Viability. 1 × 10⁵ cells were seeded in 96 well plates and incubated for 72 h with DOXO, H₂S-DOXO or the different NPs. Cell viability was evaluated using the ATPLite kit (PerkinElmer, Waltham, MA), as per manufacturer’s instructions, using a Synergy-HTX 96-well reader (Bio-Tek Instruments, Winooski, VT). The relative luminescence units (RLUs) of the untreated cells were considered 100%; the RLUs of the other experimental conditions were expressed as percentage versus untreated cells.

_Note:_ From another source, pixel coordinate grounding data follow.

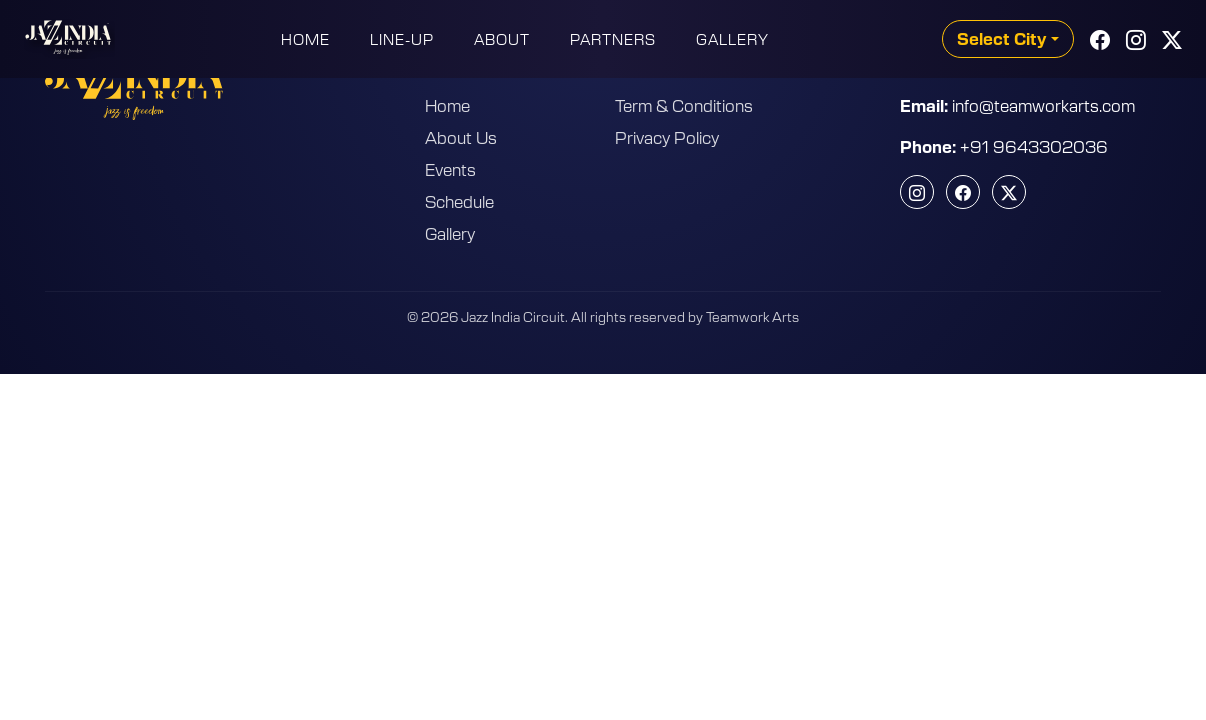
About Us (461, 137)
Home (305, 39)
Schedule (459, 201)
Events (450, 169)
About (502, 39)
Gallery (732, 39)
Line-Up (402, 39)
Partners (613, 39)
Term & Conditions (684, 105)
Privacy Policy (667, 137)
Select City (1002, 38)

Statistical analysis. All data in the text and figures are provided as means ± SEM. The results were analyzed by a one-way analysis of variance (ANOVA) and Tukey’s test. p < 0.05 was considered significant.

4. Conclusions

Given the poor solubility of the H₂S-DOXO in phosphate buffer at pH 7.2, at which the charge on the amino sugar portion is neutralized, H₂S-DOXO can be more easily internalized into the oily phase of the O/W µE. Its good solubility in the solvents used in the µE formulation improves its loading. µE was formulated using those ingredients in which H₂S-DOXO was more stable for at least 24 h. Although CTAB was found to be the positively charged agent in which H₂S-DOXO was most stable, ST was also tested. Unfortunately, subsequently, it was revealed to be not optimal to H₂S-DOXO loading in NPs. For stability purposes, NPs need to be dispersed in a polymer solution and the 3% w/v PVP solution was the best in terms of resulting NPs average diameter. Positively charged NPs, stabilized by cationic agents, had optimal diameters when dispersed in water. The successful conjugation of positive NPs with HA was confirmed by the inversion of the Zeta potential charge and by the elemental analysis at TEM. All the developed systems, blank and H₂S-DOXO-loaded, naked or HA-decorated were stable for at least 28 days in terms of diameters and Zeta potential. Samples must be stored at 4 °C. In an in vitro cell study, H₂S-DOXO loaded in NPs (more evident in HA-NP-CTAB-H₂S-DOXO than in NP-H₂S-DOXO 3% PVP) accumulates in resistant cells with high levels of Pgp more than DOXO and free H₂S-DOXO, although no increase in acute damage (24 h) was noted, as H₂S-DOXO was probably released slowly from NPs. Instead, after 72 h, a reduced cell viability was observed in resistant breast and osteosarcoma of both human and murin origin. HA-NP-CTAB-H₂S-DOXO resulted the best formulation to increase the inter-cellular drug delivery and kill resistant cells.